Where does $\int f(kx+b)dx = \frac{1}{k}F(kx+b) + C$ come from and why does it work? My teacher used this property in class and said that it's the "scalar multiple rule" or something like that, but I looked it up and couldn't find anything. I'm not sure why $\frac{1}{k}$ is necessary.
 A: This looks like the second part (the formula per se) of the complete statement of this rule. The complete rule is as follows:

If $\displaystyle \int f(x)\,dx=F(x)+C$, then $\displaystyle \int f(kx+b)\,dx=\frac{1}{k}F(kx+b)+C$.

And then, since you asked two questions, let's answer them both.
(1) Why does it work? We can verify any integration formula by taking the derivative. Here it will involve the Chain Rule:
$$\left[\frac{1}{k}F(kx+b)+C\right]'=\frac{1}{k}f(kx+b)\cdot[kx+b]'+0=\frac{1}{k}f(kx+b)\cdot k=f(kx+b),$$
where we used the given fact that $F$ is an antiderivative of $f$.
(2) Where does it come from? From integration with a substitution. To integrate $\displaystyle \int f(kx+b)\,dx$, we substitute $u=kx+b$; then $du=k\,dx$ and therefore $\displaystyle dx=\frac{1}{k}\,du$. Substituting into the given integral, we get:
$$\displaystyle \int f(kx+b)\,dx=\int f(u)\cdot\frac{1}{k}\,du=\frac{1}{k}\int f(u)\,du=\frac{1}{k}F(u)+C=\frac{1}{k}F(kx+b)+C.$$
A: Differentiate both sides and apply chain rule to see that
$$f(kx+b)=\frac d{dx}\left(\frac1kF(kx+b)+c\right)$$
A: Let $u = kx + b$. Then, $x = \dfrac{u-b}{k}$, so $\text{d}x = \dfrac{1}{k}\text{ d}u$.

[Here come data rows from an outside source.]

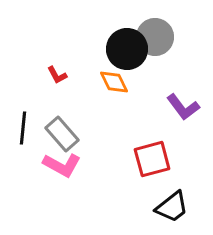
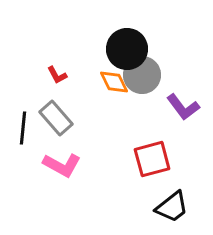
gray circle: moved 13 px left, 38 px down
gray rectangle: moved 6 px left, 16 px up
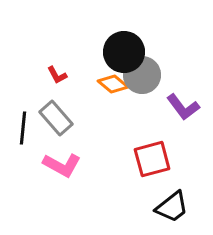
black circle: moved 3 px left, 3 px down
orange diamond: moved 1 px left, 2 px down; rotated 24 degrees counterclockwise
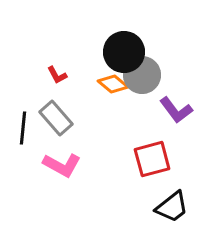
purple L-shape: moved 7 px left, 3 px down
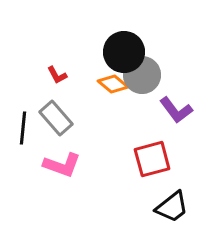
pink L-shape: rotated 9 degrees counterclockwise
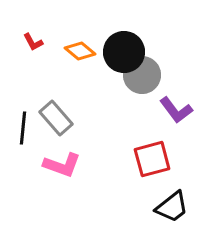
red L-shape: moved 24 px left, 33 px up
orange diamond: moved 33 px left, 33 px up
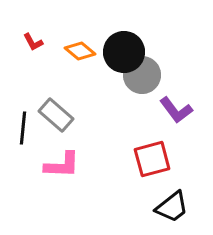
gray rectangle: moved 3 px up; rotated 8 degrees counterclockwise
pink L-shape: rotated 18 degrees counterclockwise
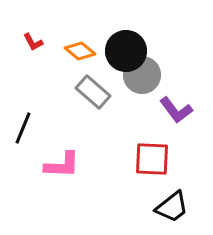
black circle: moved 2 px right, 1 px up
gray rectangle: moved 37 px right, 23 px up
black line: rotated 16 degrees clockwise
red square: rotated 18 degrees clockwise
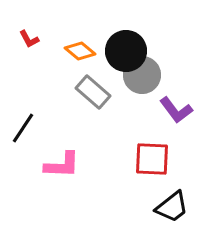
red L-shape: moved 4 px left, 3 px up
black line: rotated 12 degrees clockwise
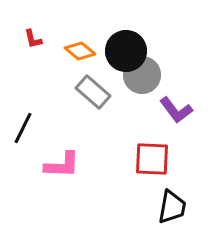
red L-shape: moved 4 px right; rotated 15 degrees clockwise
black line: rotated 8 degrees counterclockwise
black trapezoid: rotated 42 degrees counterclockwise
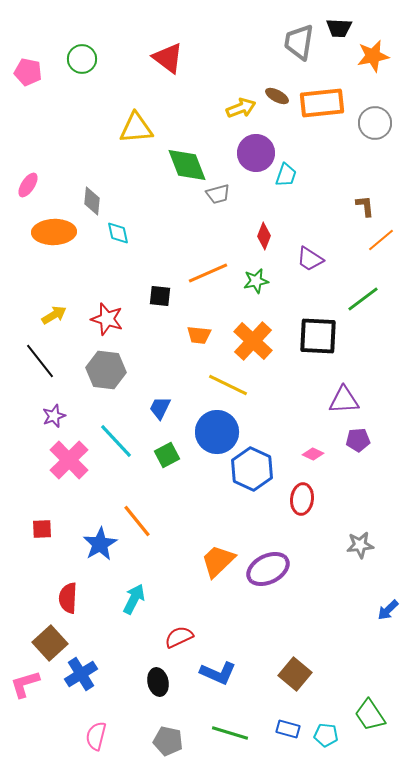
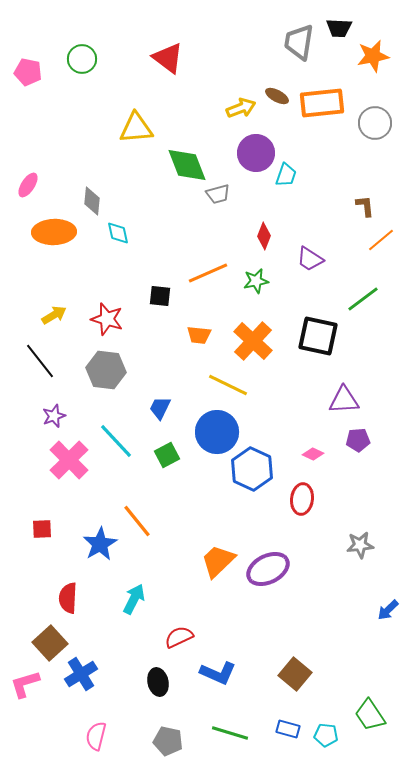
black square at (318, 336): rotated 9 degrees clockwise
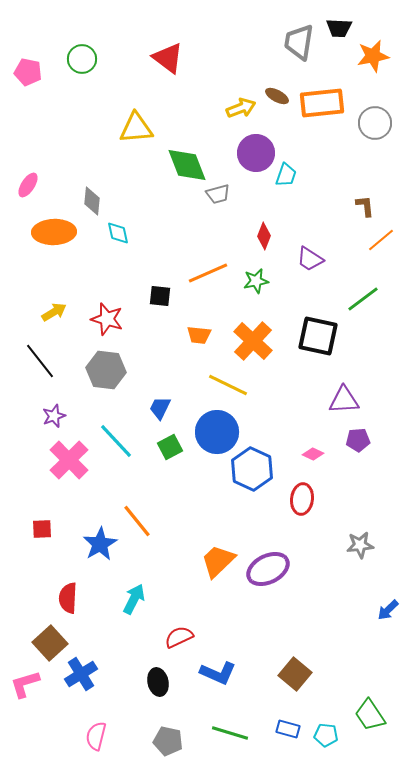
yellow arrow at (54, 315): moved 3 px up
green square at (167, 455): moved 3 px right, 8 px up
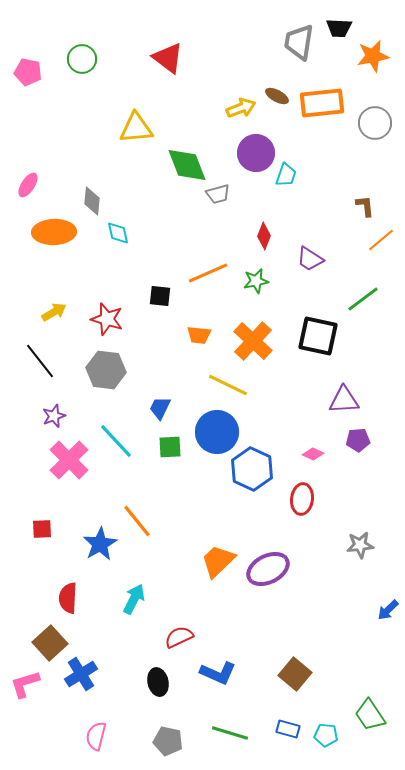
green square at (170, 447): rotated 25 degrees clockwise
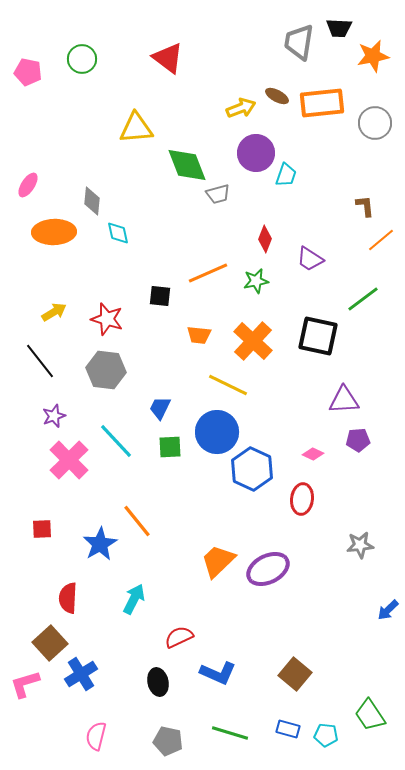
red diamond at (264, 236): moved 1 px right, 3 px down
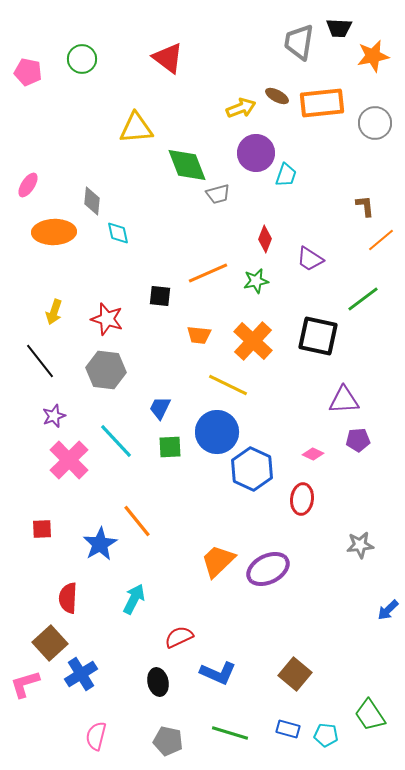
yellow arrow at (54, 312): rotated 140 degrees clockwise
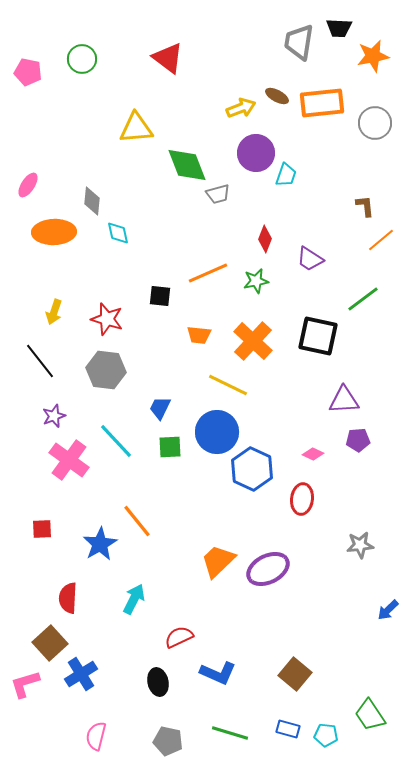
pink cross at (69, 460): rotated 9 degrees counterclockwise
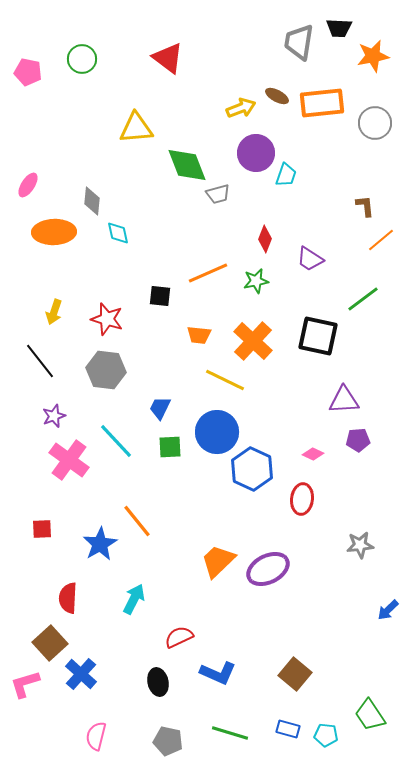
yellow line at (228, 385): moved 3 px left, 5 px up
blue cross at (81, 674): rotated 16 degrees counterclockwise
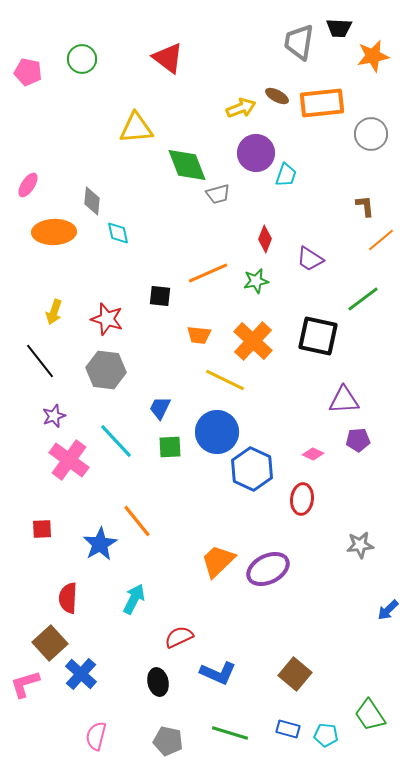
gray circle at (375, 123): moved 4 px left, 11 px down
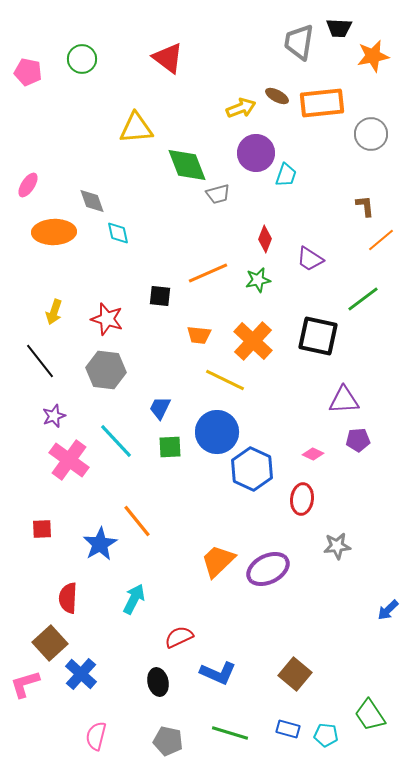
gray diamond at (92, 201): rotated 24 degrees counterclockwise
green star at (256, 281): moved 2 px right, 1 px up
gray star at (360, 545): moved 23 px left, 1 px down
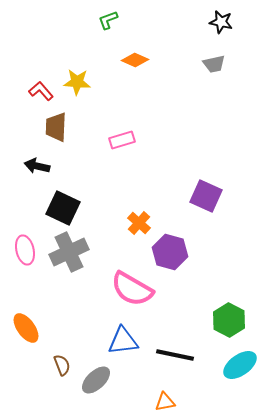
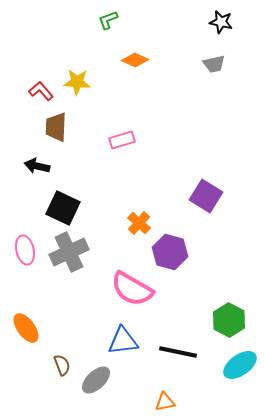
purple square: rotated 8 degrees clockwise
black line: moved 3 px right, 3 px up
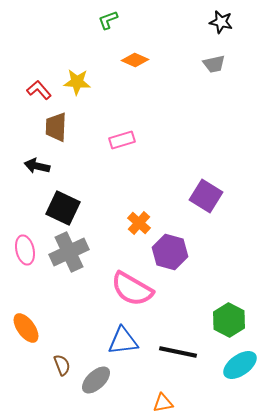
red L-shape: moved 2 px left, 1 px up
orange triangle: moved 2 px left, 1 px down
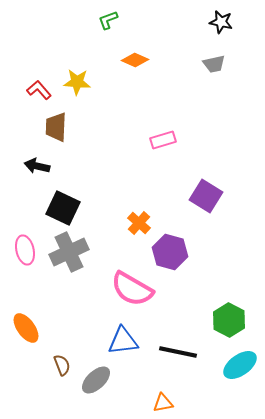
pink rectangle: moved 41 px right
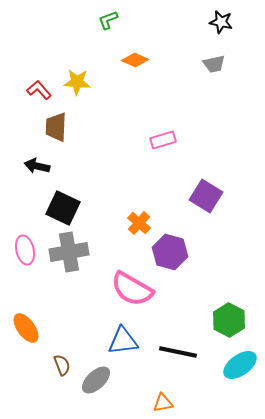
gray cross: rotated 15 degrees clockwise
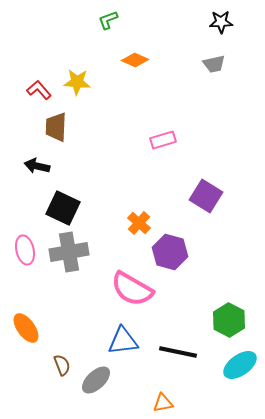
black star: rotated 15 degrees counterclockwise
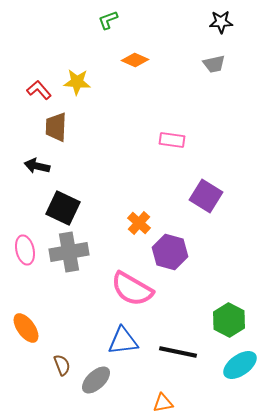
pink rectangle: moved 9 px right; rotated 25 degrees clockwise
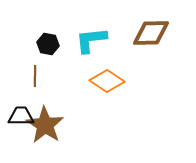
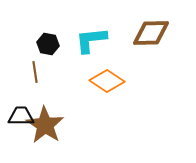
brown line: moved 4 px up; rotated 10 degrees counterclockwise
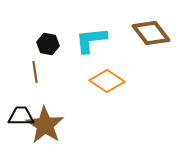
brown diamond: rotated 54 degrees clockwise
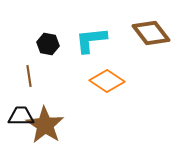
brown line: moved 6 px left, 4 px down
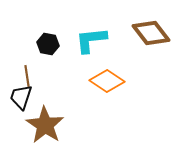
brown line: moved 2 px left
black trapezoid: moved 19 px up; rotated 72 degrees counterclockwise
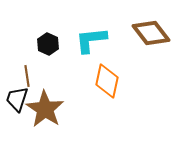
black hexagon: rotated 15 degrees clockwise
orange diamond: rotated 68 degrees clockwise
black trapezoid: moved 4 px left, 2 px down
brown star: moved 16 px up
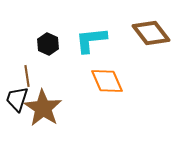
orange diamond: rotated 36 degrees counterclockwise
brown star: moved 2 px left, 1 px up
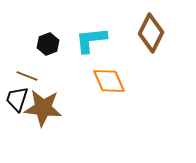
brown diamond: rotated 63 degrees clockwise
black hexagon: rotated 15 degrees clockwise
brown line: rotated 60 degrees counterclockwise
orange diamond: moved 2 px right
brown star: rotated 27 degrees counterclockwise
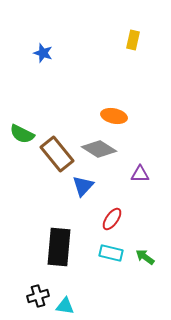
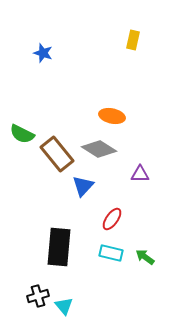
orange ellipse: moved 2 px left
cyan triangle: moved 1 px left; rotated 42 degrees clockwise
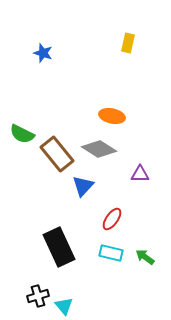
yellow rectangle: moved 5 px left, 3 px down
black rectangle: rotated 30 degrees counterclockwise
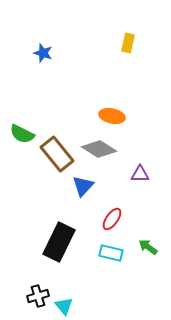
black rectangle: moved 5 px up; rotated 51 degrees clockwise
green arrow: moved 3 px right, 10 px up
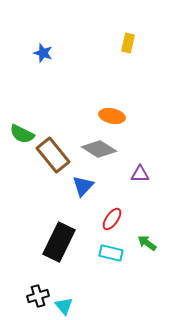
brown rectangle: moved 4 px left, 1 px down
green arrow: moved 1 px left, 4 px up
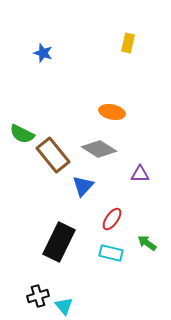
orange ellipse: moved 4 px up
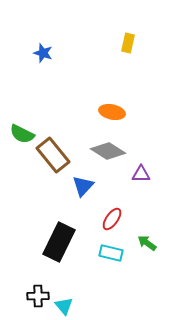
gray diamond: moved 9 px right, 2 px down
purple triangle: moved 1 px right
black cross: rotated 15 degrees clockwise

Then we have $$\int f(kx+b)\text{ d}x = \int f(u) \cdot \dfrac{1}{k}\text{ d}u = \dfrac{1}{k}\int f(u)\text{ d}u = \dfrac{1}{k}[F(u)+c] = \dfrac{1}{k}F(u)+\dfrac{1}{k}\cdot c\text{.} $$
Substitute back in $u =kx + b$, and note that $\dfrac{1}{k} \cdot c$ is a constant, so we can write
$$\int f(kx+b)\text{ d}x = \dfrac{1}{k}\cdot F(kx+b)+C$$
A: Won't add to the formal derivation of what's been written before as all in order, but worth thinking with this style of question what it is getting at i.e. that integration is "reverse differentiation" loosely and going from there.